A Comparative Study of Mining Web Usage Patterns Using Variants of k-Means Clustering Algorithm
The explosive growth in the information available on the Web has prompted the need for developing Web personalization systems that understand and exploit user preferences to dynamically serve customized content to individual users [1]. To reveal information about user preferences from Web usage data, Data Mining techniques can be naturally applied, leading to the so-called Web Usage Mining (WUM) [2]. Clustering is widely used in WUM to capture similar interests and trends among users accessing a Web site [3]. k-Means clustering is a popular clustering algorithm based on the partitioning of data. However one of the drawbacks of it is that it requires the user to specify the number of clusters at the beginning and also it is sensitive to the initial selection of cluster centres.
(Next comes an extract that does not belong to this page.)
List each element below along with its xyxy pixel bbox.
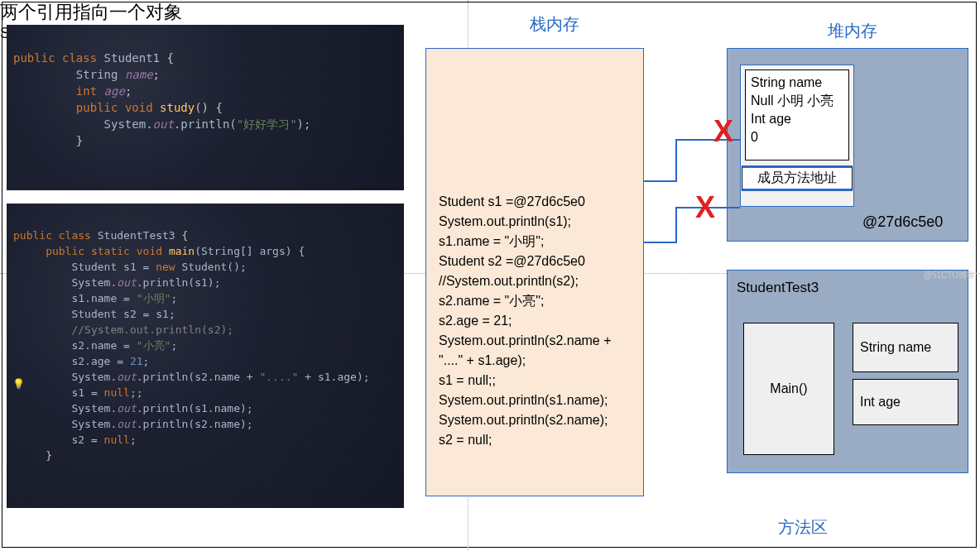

The global k-Means algorithm proposed by Likas [4] provides an incremental approach to clustering by dynamically adding one cluster centre at a time through a deterministic global search procedure. It does not depend on any initial conditions and considerably outperforms the k-Means algorithms, but the problem associated with this algorithm is its heavy computational effort. A faster version of global k-Means algorithm substantially reduces the execution time by improving the way of creating the next cluster centre in the global k-Means algorithm. We implemented and tested these algorithms against the web usage data in order to discover the user navigational session clusters. In this paper we present the implementation details of each of the above mentioned k-Means clustering techniques along with the underlying mathematical foundations. The results are presented with a comparison of different techniques. Our results show that the fast global k-Means clustering algorithm significantly reduces the computational time without affecting the performance of the global k-Means algorithm. It also outperforms the global K-means algorithm in terms of validity measure.